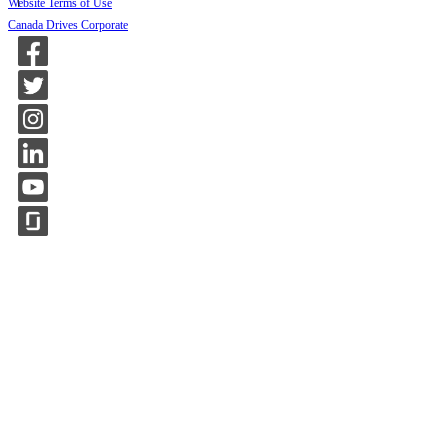
Website Terms of Use
Canada Drives Corporate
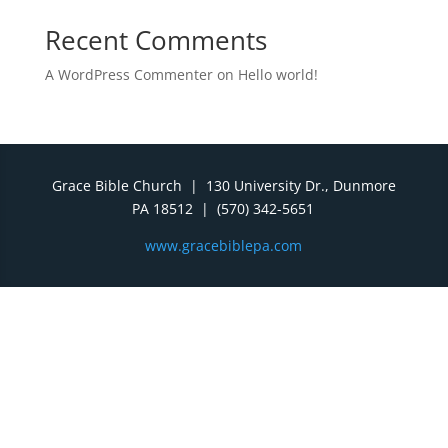
Recent Comments
A WordPress Commenter
on
Hello world!
Grace Bible Church | 130 University Dr., Dunmore
PA 18512 | (570) 342-5651
www.gracebiblepa.com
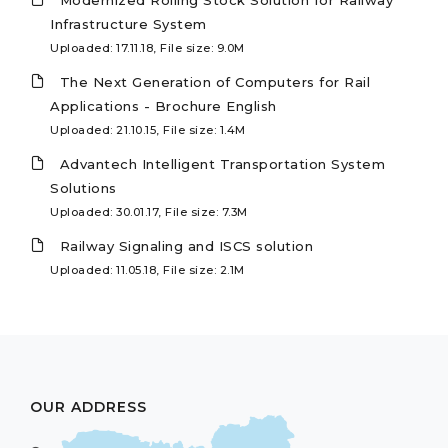
Modernized Rolling Stock Solution for Railway
Infrastructure System
Uploaded: 17.11.18, File size: 9.0M
The Next Generation of Computers for Rail
Applications - Brochure English
Uploaded: 21.10.15, File size: 1.4M
Advantech Intelligent Transportation System
Solutions
Uploaded: 30.01.17, File size: 7.3M
Railway Signaling and ISCS solution
Uploaded: 11.05.18, File size: 2.1M
OUR ADDRESS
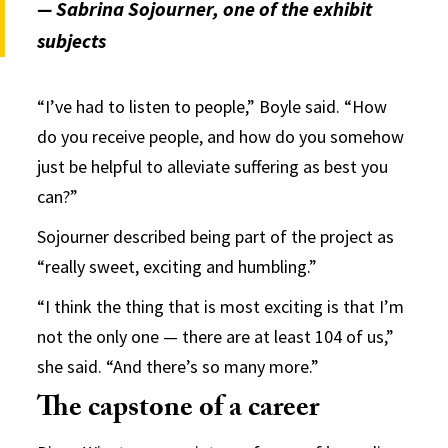
— Sabrina Sojourner, one of the exhibit
subjects
“I’ve had to listen to people,” Boyle said. “How
do you receive people, and how do you somehow
just be helpful to alleviate suffering as best you
can?”
Sojourner described being part of the project as
“really sweet, exciting and humbling.”
“I think the thing that is most exciting is that I’m
not the only one — there are at least 104 of us,”
she said. “And there’s so many more.”
The capstone of a career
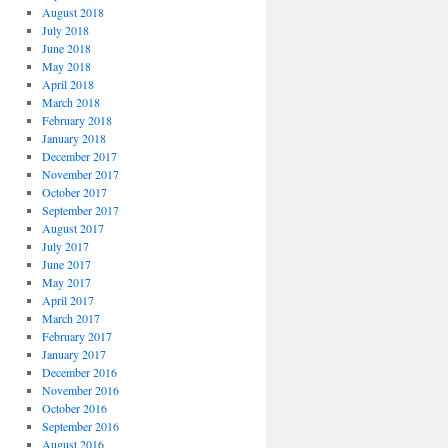
August 2018
July 2018
June 2018
May 2018
April 2018
March 2018
February 2018
January 2018
December 2017
November 2017
October 2017
September 2017
August 2017
July 2017
June 2017
May 2017
April 2017
March 2017
February 2017
January 2017
December 2016
November 2016
October 2016
September 2016
August 2016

### Task brief
The complete listing must be transcribed verbatim, and all pictures are to be omitted.

### Exercise output
Website Terms of Use
Canada Drives Corporate
Recent Comments
A WordPress Commenter
on
Hello world!
Grace Bible Church | 130 University Dr., Dunmore
PA 18512 | (570) 342-5651
www.gracebiblepa.com
Modernized Rolling Stock Solution for Railway
Infrastructure System
Uploaded: 17.11.18, File size: 9.0M
The Next Generation of Computers for Rail
Applications - Brochure English
Uploaded: 21.10.15, File size: 1.4M
Advantech Intelligent Transportation System
Solutions
Uploaded: 30.01.17, File size: 7.3M
Railway Signaling and ISCS solution
Uploaded: 11.05.18, File size: 2.1M
OUR ADDRESS
— Sabrina Sojourner, one of the exhibit
subjects
“I’ve had to listen to people,” Boyle said. “How
do you receive people, and how do you somehow
just be helpful to alleviate suffering as best you
can?”
Sojourner described being part of the project as
“really sweet, exciting and humbling.”
“I think the thing that is most exciting is that I’m
not the only one — there are at least 104 of us,”
she said. “And there’s so many more.”
The capstone of a career
August 2018
July 2018
June 2018
May 2018
April 2018
March 2018
February 2018
January 2018
December 2017
November 2017
October 2017
September 2017
August 2017
July 2017
June 2017
May 2017
April 2017
March 2017
February 2017
January 2017
December 2016
November 2016
October 2016
September 2016
August 2016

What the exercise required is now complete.